### Task goal
Copy out every line of the material below, character for character, apart from the pictures.

»»

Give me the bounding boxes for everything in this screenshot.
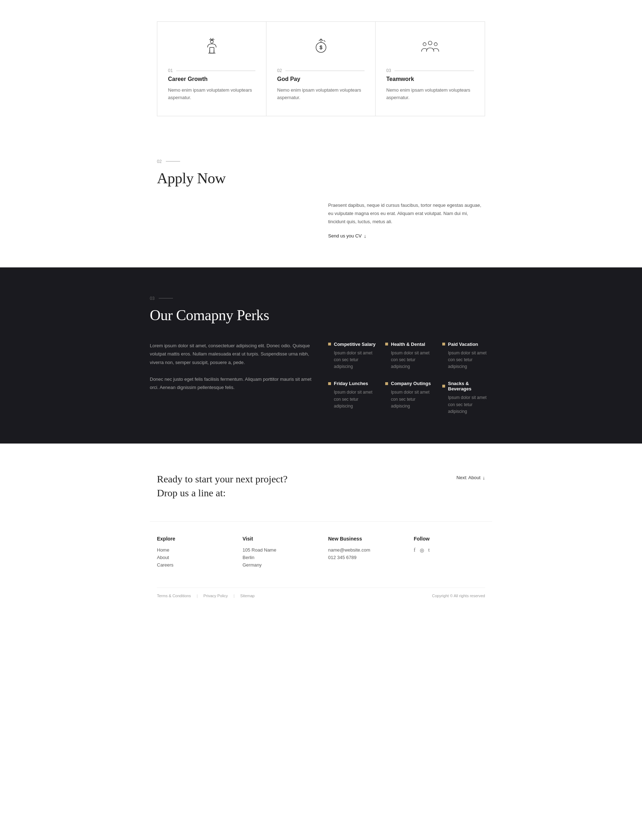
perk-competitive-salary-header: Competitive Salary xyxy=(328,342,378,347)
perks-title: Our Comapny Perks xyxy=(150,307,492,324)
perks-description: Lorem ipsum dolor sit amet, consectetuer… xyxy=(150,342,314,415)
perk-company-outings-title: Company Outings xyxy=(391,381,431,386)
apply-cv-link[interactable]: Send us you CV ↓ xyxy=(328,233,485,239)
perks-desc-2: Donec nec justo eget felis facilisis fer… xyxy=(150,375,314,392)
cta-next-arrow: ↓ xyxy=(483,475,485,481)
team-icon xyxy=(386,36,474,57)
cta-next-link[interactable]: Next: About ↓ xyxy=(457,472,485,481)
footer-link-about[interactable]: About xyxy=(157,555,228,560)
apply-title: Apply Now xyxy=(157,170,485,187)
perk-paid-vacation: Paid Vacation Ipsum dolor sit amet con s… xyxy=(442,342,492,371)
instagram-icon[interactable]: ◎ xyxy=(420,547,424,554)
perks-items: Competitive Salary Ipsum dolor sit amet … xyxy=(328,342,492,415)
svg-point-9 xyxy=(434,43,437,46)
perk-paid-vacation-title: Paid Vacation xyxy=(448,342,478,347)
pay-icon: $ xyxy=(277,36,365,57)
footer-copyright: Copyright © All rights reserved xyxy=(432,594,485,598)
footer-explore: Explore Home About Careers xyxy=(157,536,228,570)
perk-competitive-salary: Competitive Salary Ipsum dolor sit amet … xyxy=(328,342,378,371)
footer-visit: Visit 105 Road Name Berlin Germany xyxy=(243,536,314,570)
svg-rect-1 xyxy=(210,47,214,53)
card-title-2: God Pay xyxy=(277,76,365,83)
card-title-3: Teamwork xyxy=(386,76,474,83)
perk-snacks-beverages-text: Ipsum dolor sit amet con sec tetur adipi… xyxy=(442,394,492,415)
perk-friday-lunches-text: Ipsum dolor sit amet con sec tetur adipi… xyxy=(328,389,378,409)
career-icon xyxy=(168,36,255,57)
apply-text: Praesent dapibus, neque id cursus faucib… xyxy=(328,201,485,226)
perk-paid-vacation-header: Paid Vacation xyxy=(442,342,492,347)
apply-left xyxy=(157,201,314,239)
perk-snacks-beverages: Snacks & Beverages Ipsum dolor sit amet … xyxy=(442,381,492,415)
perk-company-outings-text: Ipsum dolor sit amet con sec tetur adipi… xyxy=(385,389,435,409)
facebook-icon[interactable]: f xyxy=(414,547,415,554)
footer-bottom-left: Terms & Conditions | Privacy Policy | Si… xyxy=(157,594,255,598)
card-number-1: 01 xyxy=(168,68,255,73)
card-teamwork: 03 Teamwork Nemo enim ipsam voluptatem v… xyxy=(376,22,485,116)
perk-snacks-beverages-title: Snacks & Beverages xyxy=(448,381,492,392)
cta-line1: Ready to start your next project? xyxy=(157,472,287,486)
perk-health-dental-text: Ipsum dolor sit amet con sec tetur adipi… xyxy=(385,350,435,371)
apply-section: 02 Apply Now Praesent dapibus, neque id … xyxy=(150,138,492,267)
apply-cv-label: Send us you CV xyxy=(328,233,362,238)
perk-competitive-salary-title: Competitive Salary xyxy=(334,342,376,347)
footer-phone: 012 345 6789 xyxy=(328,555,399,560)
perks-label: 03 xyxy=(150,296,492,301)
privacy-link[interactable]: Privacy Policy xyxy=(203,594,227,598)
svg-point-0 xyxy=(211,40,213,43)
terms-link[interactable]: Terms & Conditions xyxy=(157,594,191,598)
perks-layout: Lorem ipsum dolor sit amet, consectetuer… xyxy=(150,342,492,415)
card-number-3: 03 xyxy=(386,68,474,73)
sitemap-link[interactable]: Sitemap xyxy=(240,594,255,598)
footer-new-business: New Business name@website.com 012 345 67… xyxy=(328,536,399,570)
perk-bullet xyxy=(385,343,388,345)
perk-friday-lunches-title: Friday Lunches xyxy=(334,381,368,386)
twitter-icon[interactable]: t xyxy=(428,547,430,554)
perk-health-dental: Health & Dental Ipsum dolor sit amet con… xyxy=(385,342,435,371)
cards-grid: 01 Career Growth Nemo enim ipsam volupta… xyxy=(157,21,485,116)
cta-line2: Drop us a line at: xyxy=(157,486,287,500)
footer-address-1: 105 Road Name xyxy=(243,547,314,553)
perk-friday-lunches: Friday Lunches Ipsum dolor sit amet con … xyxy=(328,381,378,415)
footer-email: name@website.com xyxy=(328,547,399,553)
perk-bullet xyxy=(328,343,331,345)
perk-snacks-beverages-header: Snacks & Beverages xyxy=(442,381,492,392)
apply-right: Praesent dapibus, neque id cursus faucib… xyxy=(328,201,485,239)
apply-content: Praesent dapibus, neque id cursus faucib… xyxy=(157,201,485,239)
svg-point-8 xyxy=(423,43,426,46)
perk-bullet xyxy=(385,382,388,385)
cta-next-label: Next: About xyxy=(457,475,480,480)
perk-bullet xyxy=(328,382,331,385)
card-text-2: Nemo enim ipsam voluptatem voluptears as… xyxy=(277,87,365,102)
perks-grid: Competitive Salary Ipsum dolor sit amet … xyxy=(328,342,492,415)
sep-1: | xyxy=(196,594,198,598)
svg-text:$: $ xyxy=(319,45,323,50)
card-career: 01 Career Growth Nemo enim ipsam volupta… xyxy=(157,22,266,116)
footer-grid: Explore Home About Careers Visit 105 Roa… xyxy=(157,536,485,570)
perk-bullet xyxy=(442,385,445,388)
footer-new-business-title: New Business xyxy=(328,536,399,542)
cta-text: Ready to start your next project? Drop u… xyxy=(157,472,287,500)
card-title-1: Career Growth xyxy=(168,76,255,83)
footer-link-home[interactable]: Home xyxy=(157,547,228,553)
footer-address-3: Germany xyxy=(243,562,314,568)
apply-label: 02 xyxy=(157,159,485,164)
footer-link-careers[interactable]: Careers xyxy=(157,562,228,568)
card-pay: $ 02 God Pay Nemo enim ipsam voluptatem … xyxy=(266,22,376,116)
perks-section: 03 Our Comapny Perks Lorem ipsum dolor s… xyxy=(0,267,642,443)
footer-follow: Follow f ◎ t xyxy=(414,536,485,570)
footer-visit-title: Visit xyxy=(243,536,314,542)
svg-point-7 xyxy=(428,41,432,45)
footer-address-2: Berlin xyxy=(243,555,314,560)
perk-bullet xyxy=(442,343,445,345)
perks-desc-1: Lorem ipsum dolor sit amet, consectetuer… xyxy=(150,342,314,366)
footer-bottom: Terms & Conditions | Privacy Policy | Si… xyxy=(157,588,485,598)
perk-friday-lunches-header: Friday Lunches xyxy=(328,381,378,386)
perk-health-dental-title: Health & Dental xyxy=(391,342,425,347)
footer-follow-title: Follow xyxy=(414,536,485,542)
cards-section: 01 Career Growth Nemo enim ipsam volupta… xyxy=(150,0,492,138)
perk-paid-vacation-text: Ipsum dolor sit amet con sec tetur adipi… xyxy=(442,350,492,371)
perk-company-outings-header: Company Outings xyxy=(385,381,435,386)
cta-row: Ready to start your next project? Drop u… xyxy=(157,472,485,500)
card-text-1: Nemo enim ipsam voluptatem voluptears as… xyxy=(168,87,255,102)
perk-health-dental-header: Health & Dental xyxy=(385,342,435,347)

««

### Result of the task
Give me the bounding boxes for everything in this screenshot.
perk-competitive-salary-header: Competitive Salary xyxy=(328,342,378,347)
perks-title: Our Comapny Perks xyxy=(150,307,492,324)
perks-description: Lorem ipsum dolor sit amet, consectetuer… xyxy=(150,342,314,415)
perk-company-outings-title: Company Outings xyxy=(391,381,431,386)
apply-cv-link[interactable]: Send us you CV ↓ xyxy=(328,233,485,239)
perks-desc-2: Donec nec justo eget felis facilisis fer… xyxy=(150,375,314,392)
cta-next-arrow: ↓ xyxy=(483,475,485,481)
team-icon xyxy=(386,36,474,57)
cta-next-link[interactable]: Next: About ↓ xyxy=(457,472,485,481)
footer-link-about[interactable]: About xyxy=(157,555,228,560)
apply-title: Apply Now xyxy=(157,170,485,187)
perk-paid-vacation: Paid Vacation Ipsum dolor sit amet con s… xyxy=(442,342,492,371)
instagram-icon[interactable]: ◎ xyxy=(420,547,424,554)
perks-items: Competitive Salary Ipsum dolor sit amet … xyxy=(328,342,492,415)
svg-point-9 xyxy=(434,43,437,46)
perk-paid-vacation-title: Paid Vacation xyxy=(448,342,478,347)
pay-icon: $ xyxy=(277,36,365,57)
footer-copyright: Copyright © All rights reserved xyxy=(432,594,485,598)
footer-explore: Explore Home About Careers xyxy=(157,536,228,570)
perk-competitive-salary: Competitive Salary Ipsum dolor sit amet … xyxy=(328,342,378,371)
footer-visit: Visit 105 Road Name Berlin Germany xyxy=(243,536,314,570)
svg-rect-1 xyxy=(210,47,214,53)
card-title-2: God Pay xyxy=(277,76,365,83)
card-title-3: Teamwork xyxy=(386,76,474,83)
perk-snacks-beverages-text: Ipsum dolor sit amet con sec tetur adipi… xyxy=(442,394,492,415)
perk-friday-lunches-text: Ipsum dolor sit amet con sec tetur adipi… xyxy=(328,389,378,409)
career-icon xyxy=(168,36,255,57)
apply-text: Praesent dapibus, neque id cursus faucib… xyxy=(328,201,485,226)
perk-paid-vacation-header: Paid Vacation xyxy=(442,342,492,347)
apply-left xyxy=(157,201,314,239)
perk-snacks-beverages: Snacks & Beverages Ipsum dolor sit amet … xyxy=(442,381,492,415)
perk-company-outings-text: Ipsum dolor sit amet con sec tetur adipi… xyxy=(385,389,435,409)
facebook-icon[interactable]: f xyxy=(414,547,415,554)
footer-bottom-left: Terms & Conditions | Privacy Policy | Si… xyxy=(157,594,255,598)
card-number-1: 01 xyxy=(168,68,255,73)
card-teamwork: 03 Teamwork Nemo enim ipsam voluptatem v… xyxy=(376,22,485,116)
perk-snacks-beverages-title: Snacks & Beverages xyxy=(448,381,492,392)
cta-line1: Ready to start your next project? xyxy=(157,472,287,486)
perk-health-dental-text: Ipsum dolor sit amet con sec tetur adipi… xyxy=(385,350,435,371)
apply-section: 02 Apply Now Praesent dapibus, neque id … xyxy=(150,138,492,267)
apply-cv-label: Send us you CV xyxy=(328,233,362,238)
perk-competitive-salary-title: Competitive Salary xyxy=(334,342,376,347)
footer-phone: 012 345 6789 xyxy=(328,555,399,560)
perks-label: 03 xyxy=(150,296,492,301)
privacy-link[interactable]: Privacy Policy xyxy=(203,594,227,598)
svg-point-0 xyxy=(211,40,213,43)
terms-link[interactable]: Terms & Conditions xyxy=(157,594,191,598)
perks-layout: Lorem ipsum dolor sit amet, consectetuer… xyxy=(150,342,492,415)
card-number-3: 03 xyxy=(386,68,474,73)
sitemap-link[interactable]: Sitemap xyxy=(240,594,255,598)
footer-new-business: New Business name@website.com 012 345 67… xyxy=(328,536,399,570)
perk-bullet xyxy=(385,343,388,345)
perk-friday-lunches-title: Friday Lunches xyxy=(334,381,368,386)
twitter-icon[interactable]: t xyxy=(428,547,430,554)
perk-health-dental: Health & Dental Ipsum dolor sit amet con… xyxy=(385,342,435,371)
cards-grid: 01 Career Growth Nemo enim ipsam volupta… xyxy=(157,21,485,116)
cta-line2: Drop us a line at: xyxy=(157,486,287,500)
footer-address-1: 105 Road Name xyxy=(243,547,314,553)
perk-friday-lunches: Friday Lunches Ipsum dolor sit amet con … xyxy=(328,381,378,415)
footer-email: name@website.com xyxy=(328,547,399,553)
perk-bullet xyxy=(328,343,331,345)
perk-snacks-beverages-header: Snacks & Beverages xyxy=(442,381,492,392)
apply-right: Praesent dapibus, neque id cursus faucib… xyxy=(328,201,485,239)
apply-content: Praesent dapibus, neque id cursus faucib… xyxy=(157,201,485,239)
svg-point-8 xyxy=(423,43,426,46)
perk-bullet xyxy=(385,382,388,385)
cta-next-label: Next: About xyxy=(457,475,480,480)
perk-bullet xyxy=(328,382,331,385)
card-text-2: Nemo enim ipsam voluptatem voluptears as… xyxy=(277,87,365,102)
perks-grid: Competitive Salary Ipsum dolor sit amet … xyxy=(328,342,492,415)
sep-1: | xyxy=(196,594,198,598)
svg-text:$: $ xyxy=(319,45,323,50)
card-career: 01 Career Growth Nemo enim ipsam volupta… xyxy=(157,22,266,116)
footer-grid: Explore Home About Careers Visit 105 Roa… xyxy=(157,536,485,570)
perk-bullet xyxy=(442,385,445,388)
footer-new-business-title: New Business xyxy=(328,536,399,542)
cta-text: Ready to start your next project? Drop u… xyxy=(157,472,287,500)
card-title-1: Career Growth xyxy=(168,76,255,83)
footer-link-home[interactable]: Home xyxy=(157,547,228,553)
footer-address-3: Germany xyxy=(243,562,314,568)
apply-label: 02 xyxy=(157,159,485,164)
footer-link-careers[interactable]: Careers xyxy=(157,562,228,568)
card-pay: $ 02 God Pay Nemo enim ipsam voluptatem … xyxy=(266,22,376,116)
perks-section: 03 Our Comapny Perks Lorem ipsum dolor s… xyxy=(0,267,642,443)
footer-follow: Follow f ◎ t xyxy=(414,536,485,570)
footer-visit-title: Visit xyxy=(243,536,314,542)
svg-point-7 xyxy=(428,41,432,45)
footer-address-2: Berlin xyxy=(243,555,314,560)
perk-bullet xyxy=(442,343,445,345)
perks-desc-1: Lorem ipsum dolor sit amet, consectetuer… xyxy=(150,342,314,366)
footer-bottom: Terms & Conditions | Privacy Policy | Si… xyxy=(157,588,485,598)
perk-friday-lunches-header: Friday Lunches xyxy=(328,381,378,386)
perk-health-dental-title: Health & Dental xyxy=(391,342,425,347)
footer-follow-title: Follow xyxy=(414,536,485,542)
cards-section: 01 Career Growth Nemo enim ipsam volupta… xyxy=(150,0,492,138)
perk-paid-vacation-text: Ipsum dolor sit amet con sec tetur adipi… xyxy=(442,350,492,371)
perk-company-outings-header: Company Outings xyxy=(385,381,435,386)
cta-row: Ready to start your next project? Drop u… xyxy=(157,472,485,500)
card-text-1: Nemo enim ipsam voluptatem voluptears as… xyxy=(168,87,255,102)
perk-health-dental-header: Health & Dental xyxy=(385,342,435,347)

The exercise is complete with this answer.